Some IT organizations are using portfolios of IT projects to manage risks in an attempt to yield positive benefits to their organizations. The idea originated in finance and makes sense when the assets being held are relatively independent in nature.
Are IT projects truly independent variables like a third party investment? Are we allowing a historically high project failure rate to pressure us into spawning multiple projects that consume management attention, time and resources in the hopes that some of those projects may actually deliver some benefits? In this day and age of global competition and tight margins, we need to focus on how we use our IT resources.
Fundamentally, IT exists to enable businesses to attain their objectives by improving productivity and managing risks. Functional objectives should roll up to support the attainment of the organization’s goal; what we need to pay particular attention to are constraints.
Dr. Eliyahu Goldratt tells us to focus on constraints that are throttling our system and inhibiting the attainment of our goal. In the world of business, that goal is to maximize the sustainable return on shareholder equity. That means IT must work with the business to identify and prioritize the addressing of constraints in order to help the business attain its goal.
The constraint that is limiting the system the most should be addressed first. Once that is addressed, then the next constraint should be dealt with and so on. This requires understanding of the business and a focused approach that has a reasonable assurance of success.
Chaos Report on IT Project Outcomes
The Standish Group
publishes the “Chaos Report” on IT project outcomes. In their Q3 2004 report they revealed that only 29% of IT projects were delivered on time, within budget and with the promised feature set. That is a very dismal number! Yet, if you look at specific projects, they typically fail for non-technical reasons, including poor requirements definition, ineffective communication, and improper oversight.
We don’t need endless swarms of projects floating around. What we need are coordinated projects aimed at addressing constraints. Furthermore, we need controls and processes in place to create a reasonable assurance of success. The business must be able to count on IT delivering on commitments.
To achieve this, IT must focus on quality management. Project failures, high levels of unplanned work, excessive costs, and missed expectations are all symptoms of a breakdown in quality control.
Three Areas to Monitor
Many IT groups have little or no training in quality management and have few, if any, formalized processes. In response to Sarbanes-Oxley, key controls and processes were grudgingly documented but the spirit of process improvement was absent. In response, there are three areas that I routinely urge business and IT executives to review. They are: project management, the service development lifecycle (SDLC) and IT Service Management.
A large amount of the work handled by IT is in the form of projects, yet the project management discipline hasn’t been formalized and subjected to continuous process improvement. It’s no surprise that projects fail – the necessary controls to create a reasonable assurance of success aren’t present.
There is a wealth of best practice project management resources available, including Projects in Controlled Environments version two (PRINCE2), and PMI’s Project Management Body of Knowledge (PM-BOK).
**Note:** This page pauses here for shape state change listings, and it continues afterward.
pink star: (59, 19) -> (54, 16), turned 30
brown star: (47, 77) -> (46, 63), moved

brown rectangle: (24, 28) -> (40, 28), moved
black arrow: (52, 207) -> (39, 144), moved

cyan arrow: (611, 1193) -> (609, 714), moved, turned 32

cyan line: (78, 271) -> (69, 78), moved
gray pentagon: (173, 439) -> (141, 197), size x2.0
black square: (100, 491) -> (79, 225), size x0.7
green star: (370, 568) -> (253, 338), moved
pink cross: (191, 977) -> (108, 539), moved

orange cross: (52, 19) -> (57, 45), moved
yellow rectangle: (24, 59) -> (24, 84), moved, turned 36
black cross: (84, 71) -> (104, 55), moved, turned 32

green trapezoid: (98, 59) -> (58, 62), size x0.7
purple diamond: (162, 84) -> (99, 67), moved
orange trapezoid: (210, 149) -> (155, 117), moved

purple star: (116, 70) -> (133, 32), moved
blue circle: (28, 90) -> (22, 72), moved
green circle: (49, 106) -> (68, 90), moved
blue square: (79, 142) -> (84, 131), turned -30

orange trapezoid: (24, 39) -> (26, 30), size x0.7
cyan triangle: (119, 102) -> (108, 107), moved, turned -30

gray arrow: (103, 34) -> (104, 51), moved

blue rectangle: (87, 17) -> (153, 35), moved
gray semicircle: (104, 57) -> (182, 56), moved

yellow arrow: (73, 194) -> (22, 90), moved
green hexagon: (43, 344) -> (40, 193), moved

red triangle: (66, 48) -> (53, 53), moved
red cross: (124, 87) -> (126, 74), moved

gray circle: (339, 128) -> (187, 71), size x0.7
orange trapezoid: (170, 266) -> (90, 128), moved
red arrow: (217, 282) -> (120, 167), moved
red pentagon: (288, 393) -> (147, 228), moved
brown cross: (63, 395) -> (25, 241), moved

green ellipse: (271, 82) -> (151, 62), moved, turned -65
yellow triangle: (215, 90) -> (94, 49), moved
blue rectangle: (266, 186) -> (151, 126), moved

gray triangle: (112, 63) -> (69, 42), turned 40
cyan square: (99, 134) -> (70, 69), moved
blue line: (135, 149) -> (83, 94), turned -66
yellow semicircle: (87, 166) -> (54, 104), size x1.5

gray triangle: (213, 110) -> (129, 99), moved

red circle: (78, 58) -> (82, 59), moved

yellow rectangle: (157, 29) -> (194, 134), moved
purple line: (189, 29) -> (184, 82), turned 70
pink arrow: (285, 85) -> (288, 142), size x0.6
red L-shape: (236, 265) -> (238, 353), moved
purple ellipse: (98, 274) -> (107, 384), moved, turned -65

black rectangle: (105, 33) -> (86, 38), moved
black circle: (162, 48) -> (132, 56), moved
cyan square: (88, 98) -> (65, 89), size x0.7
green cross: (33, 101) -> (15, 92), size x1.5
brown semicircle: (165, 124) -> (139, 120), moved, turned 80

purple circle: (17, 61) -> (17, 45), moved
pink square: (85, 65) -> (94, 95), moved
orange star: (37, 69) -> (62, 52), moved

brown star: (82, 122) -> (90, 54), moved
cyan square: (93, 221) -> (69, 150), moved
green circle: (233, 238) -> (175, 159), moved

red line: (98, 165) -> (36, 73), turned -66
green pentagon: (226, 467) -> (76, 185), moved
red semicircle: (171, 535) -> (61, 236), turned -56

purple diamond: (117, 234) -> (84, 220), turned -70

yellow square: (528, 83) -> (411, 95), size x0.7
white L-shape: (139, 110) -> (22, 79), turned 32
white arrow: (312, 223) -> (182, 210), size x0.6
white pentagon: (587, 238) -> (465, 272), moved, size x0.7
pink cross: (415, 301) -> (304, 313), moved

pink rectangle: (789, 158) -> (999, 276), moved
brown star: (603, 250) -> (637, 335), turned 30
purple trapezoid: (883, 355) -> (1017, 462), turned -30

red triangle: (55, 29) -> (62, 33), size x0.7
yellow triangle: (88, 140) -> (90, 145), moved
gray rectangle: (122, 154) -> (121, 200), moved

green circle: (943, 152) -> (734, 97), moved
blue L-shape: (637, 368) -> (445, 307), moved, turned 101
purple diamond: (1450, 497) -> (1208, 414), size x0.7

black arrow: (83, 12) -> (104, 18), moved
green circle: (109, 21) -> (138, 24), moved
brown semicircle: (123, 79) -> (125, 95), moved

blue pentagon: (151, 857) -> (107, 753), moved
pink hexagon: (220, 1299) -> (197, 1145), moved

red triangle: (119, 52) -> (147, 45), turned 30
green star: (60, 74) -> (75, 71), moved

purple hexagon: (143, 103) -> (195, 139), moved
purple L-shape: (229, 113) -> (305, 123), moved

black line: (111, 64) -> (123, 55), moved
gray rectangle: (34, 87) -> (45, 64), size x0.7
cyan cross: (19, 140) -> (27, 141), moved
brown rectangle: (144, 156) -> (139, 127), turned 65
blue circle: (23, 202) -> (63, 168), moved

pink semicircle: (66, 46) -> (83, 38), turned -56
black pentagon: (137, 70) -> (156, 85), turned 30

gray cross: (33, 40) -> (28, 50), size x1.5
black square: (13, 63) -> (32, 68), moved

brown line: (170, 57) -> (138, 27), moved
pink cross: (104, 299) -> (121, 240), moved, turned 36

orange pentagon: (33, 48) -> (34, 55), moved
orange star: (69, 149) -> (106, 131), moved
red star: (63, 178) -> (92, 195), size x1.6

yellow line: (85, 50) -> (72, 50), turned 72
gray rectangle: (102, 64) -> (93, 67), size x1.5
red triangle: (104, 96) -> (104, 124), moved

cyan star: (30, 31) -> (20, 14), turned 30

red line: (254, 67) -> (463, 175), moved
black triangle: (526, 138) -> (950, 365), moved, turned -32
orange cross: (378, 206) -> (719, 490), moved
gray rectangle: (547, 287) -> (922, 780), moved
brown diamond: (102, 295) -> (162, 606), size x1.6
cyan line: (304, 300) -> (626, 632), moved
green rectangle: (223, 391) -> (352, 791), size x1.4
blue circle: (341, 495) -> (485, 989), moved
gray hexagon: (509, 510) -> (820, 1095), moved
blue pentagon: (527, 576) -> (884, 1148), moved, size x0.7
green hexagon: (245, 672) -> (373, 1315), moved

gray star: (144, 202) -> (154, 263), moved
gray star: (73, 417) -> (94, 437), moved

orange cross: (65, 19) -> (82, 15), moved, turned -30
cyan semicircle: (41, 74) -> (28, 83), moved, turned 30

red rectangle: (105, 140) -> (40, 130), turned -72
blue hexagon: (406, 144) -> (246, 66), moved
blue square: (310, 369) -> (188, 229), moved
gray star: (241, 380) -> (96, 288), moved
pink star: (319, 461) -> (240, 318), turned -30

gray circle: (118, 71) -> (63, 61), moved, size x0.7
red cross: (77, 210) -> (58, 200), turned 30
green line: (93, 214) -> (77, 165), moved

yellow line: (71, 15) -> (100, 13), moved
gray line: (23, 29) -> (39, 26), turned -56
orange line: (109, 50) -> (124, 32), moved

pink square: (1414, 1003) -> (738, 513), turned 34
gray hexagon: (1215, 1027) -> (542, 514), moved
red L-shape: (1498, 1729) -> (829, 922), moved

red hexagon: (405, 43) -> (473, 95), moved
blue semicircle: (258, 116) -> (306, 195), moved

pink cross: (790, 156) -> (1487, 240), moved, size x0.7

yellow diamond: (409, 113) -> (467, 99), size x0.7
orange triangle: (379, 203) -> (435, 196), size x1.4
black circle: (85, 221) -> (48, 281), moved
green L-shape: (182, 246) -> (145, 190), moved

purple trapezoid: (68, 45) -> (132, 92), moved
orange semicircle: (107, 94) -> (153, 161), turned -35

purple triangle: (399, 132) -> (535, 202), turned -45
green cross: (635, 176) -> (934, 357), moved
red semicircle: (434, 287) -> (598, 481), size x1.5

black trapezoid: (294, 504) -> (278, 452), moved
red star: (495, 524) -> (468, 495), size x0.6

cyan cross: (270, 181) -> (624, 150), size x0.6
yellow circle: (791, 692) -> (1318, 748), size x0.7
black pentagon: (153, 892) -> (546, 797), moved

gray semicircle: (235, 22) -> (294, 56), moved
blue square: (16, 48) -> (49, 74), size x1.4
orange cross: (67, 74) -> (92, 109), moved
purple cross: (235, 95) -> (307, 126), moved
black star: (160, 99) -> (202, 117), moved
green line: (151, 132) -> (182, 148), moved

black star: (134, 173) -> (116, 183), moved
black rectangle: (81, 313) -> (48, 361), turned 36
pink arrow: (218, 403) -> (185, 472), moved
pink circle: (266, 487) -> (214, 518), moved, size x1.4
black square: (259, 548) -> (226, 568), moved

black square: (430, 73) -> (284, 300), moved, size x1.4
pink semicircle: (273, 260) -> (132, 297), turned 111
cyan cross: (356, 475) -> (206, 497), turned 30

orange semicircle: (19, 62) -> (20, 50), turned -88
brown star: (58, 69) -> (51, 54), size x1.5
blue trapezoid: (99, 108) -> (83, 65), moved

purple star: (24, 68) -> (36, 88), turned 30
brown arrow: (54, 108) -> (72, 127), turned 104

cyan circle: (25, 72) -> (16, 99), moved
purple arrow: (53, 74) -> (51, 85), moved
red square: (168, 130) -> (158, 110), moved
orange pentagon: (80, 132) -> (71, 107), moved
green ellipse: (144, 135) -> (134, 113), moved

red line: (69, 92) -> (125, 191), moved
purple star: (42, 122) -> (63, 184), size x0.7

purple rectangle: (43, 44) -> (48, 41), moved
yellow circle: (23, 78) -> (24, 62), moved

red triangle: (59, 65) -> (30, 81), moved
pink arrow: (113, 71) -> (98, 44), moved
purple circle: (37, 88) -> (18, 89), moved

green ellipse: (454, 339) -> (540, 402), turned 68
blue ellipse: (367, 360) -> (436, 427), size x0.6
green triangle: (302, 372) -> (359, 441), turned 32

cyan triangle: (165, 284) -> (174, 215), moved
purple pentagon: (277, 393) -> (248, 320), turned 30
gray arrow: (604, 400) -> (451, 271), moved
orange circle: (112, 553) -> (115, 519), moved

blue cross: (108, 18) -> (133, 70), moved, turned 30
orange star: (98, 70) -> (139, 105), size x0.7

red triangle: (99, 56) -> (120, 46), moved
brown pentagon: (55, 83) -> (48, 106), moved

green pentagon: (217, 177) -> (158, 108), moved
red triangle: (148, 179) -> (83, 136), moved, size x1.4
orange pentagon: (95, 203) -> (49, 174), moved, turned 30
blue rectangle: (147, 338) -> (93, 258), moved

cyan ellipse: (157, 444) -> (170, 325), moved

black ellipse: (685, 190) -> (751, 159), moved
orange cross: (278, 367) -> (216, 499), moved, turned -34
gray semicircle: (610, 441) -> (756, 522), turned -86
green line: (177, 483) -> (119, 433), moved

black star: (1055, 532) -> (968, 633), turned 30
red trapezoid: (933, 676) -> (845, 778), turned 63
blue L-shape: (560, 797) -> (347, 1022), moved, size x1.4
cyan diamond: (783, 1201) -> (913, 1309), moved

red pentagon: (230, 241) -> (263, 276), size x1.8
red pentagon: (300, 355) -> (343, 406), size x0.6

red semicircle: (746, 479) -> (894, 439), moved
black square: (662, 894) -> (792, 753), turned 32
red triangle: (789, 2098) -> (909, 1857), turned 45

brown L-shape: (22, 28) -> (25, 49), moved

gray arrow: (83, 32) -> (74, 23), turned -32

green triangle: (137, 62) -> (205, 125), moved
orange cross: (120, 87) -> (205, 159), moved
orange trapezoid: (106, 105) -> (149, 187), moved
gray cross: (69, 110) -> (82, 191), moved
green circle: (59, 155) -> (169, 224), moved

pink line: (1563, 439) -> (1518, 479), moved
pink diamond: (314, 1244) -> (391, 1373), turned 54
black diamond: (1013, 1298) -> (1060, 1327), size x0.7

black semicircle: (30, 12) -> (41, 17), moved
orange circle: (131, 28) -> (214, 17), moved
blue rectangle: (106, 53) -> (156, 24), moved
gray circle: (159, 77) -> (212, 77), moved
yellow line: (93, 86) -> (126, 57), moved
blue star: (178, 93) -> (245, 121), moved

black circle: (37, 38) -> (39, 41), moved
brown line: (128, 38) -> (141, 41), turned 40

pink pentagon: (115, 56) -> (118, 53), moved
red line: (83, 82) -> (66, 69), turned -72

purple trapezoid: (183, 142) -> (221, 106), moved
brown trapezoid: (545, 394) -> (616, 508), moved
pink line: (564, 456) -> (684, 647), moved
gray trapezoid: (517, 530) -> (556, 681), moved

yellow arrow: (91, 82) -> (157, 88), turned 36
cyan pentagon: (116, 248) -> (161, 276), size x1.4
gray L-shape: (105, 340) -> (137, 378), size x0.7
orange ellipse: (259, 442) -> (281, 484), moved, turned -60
There are user groups around these standards to facilitate knowledge transfer. Additionally, the Internet contains a treasure trove of project management resources that enables groups to further research and extend their knowledge and practices.
As with project management, there are many methodologies for the development of systems. CMMI from Carnegie Mellon is but one example. These methodologies aim to define how requirements are gathered, and they provide guidance about standard development practices, documentation, and testing.
The intent of IT managers must be to develop quality systems in the first place before projects are put into production. Rather than SDLC, I recommend that organizations think in terms of what is needed to develop quality services. Systems can be a subset and care must be taken to factor in the people, process and technology requirements for new services and changes to existing services.
The third area is IT Service Management (ITSM), which is the concept set forth in the IT Infrastructure Library (ITIL). Its goal is the development of services that meet the needs of customers and it is very much a quality management framework tailored for the use of IT. While ITIL is often identified as a collection of best practices to benchmark against, at core it’s a quality management philosophy stressing continuous improvement and a holistic approach to supporting the goals of the business.
In closing, IT can have portfolios of projects that are managed with the understanding that they are all expected to achieve their objectives. Groups using portfolio management to reduce risks with the hopes that some of the projects will actually be successful while others will fail are playing a very expensive game. Instead, IT organizations must focus on the needs of the business and truly build and sustain a culture of quality management to meet those needs.